La loi est muette sur le cas de deux époux, remariés chacun de son côté, et devenus veufs l'un comme l'autre. Mais il est à croire qu'elle accorderait aux deux parties ce que, dès aujourd'hui, elle concède à une seule.
On se remarie donc pour le plus grand triomphe de l'Église qui, de toutes ses forces, proclame le dogme de l'indissolubilité,—et pour la plus grande confusion du législateur qui avait affirmé le contraire.
Il y a un cas, défini très nettement et très justement par la loi, où le remariage est impossible:
«Les époux divorcés, dit l'article 295, ne pourront plus se réunir si, postérieurement au divorce, l'un ou l'autre a contracté un nouveau mariage suivi d'un second divorce.»
Cette disposition marque que, dans le temps même où il permettait le remariage, le législateur s'est bien aperçu que le divorce en était diminué d'autant. Peut-être même a-t-il voulu parer à la botte secrète que lui portait l'Église. Beaucoup d'influences peuvent se mettre en jeu pour circonvenir l'époux divorcé et remarié; on effraie une femme pieuse en lui démontrant qu'aux yeux de la religion, sa vie n'est qu'un adultère; on peut agir sur l'homme par d'autres moyens, par exemple en faisant jouer l'intérêt.
—Dans ces cas-là, s'est dit le législateur, ce sera l'Église elle-même qui poussera les divorcés remariés à solliciter un second divorce. Et s'ils lui cèdent? S'ils l'obtiennent? S'ils retournent au premier mariage? La loi aura été bafouée, le mariage civil sera tout à fait déconsidéré.

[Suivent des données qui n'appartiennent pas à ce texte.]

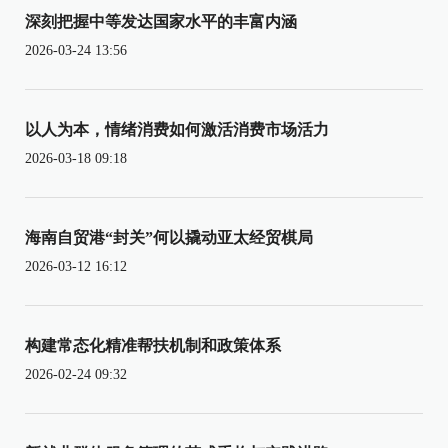
深刻把握中等发达国家水平的丰富内涵
2026-03-24 13:56
以人为本，情绪消费如何激活消费市场活力
2026-03-18 09:18
海南自贸港“封关”何以撬动亚太经贸棋局
2026-03-12 16:12
构建常态化精准帮扶机制和政策体系
2026-02-24 09:32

L'interdiction de se réunir à un époux divorcé, après un second mariage et un second divorce, a une utilité plus générale et plus pratique. Il ne fallait pas que le divorce servît à des époux peu scrupuleux et trop d'accord pour sortir de situations financières embarrassées, pour duper leurs créanciers, pour transformer à leur profit, aux dépens des autres, la forme et le fond de leurs affaires. Enfin, le législateur a jugé qu'on devait se méfier grandement d'un époux qui a déjà deux divorces à son actif. Le principe même sur lequel est fondé le divorce empêche qu'on ne limite le nombre des expériences qu'un sujet épris du mariage et difficile à contenter peut risquer au cours de sa vie, mais on a estimé que cet inconstant n'avait aucune chance d'être heureux dans le remariage avec sa première femme, après qu'il n'avait pas pu s'accorder avec la seconde. Non bis in idem, dit une loi fort sage. Comme on était bien décidé à rendre le remariage indissoluble, on ne voulait pas enfermer dans cette cage à loup une brebis qui déjà y avait perdu de la laine. Une troisième victime, à la bonne heure!
J'avoue que la quatrième disposition de l'article 295 choque tous mes instincts de logique.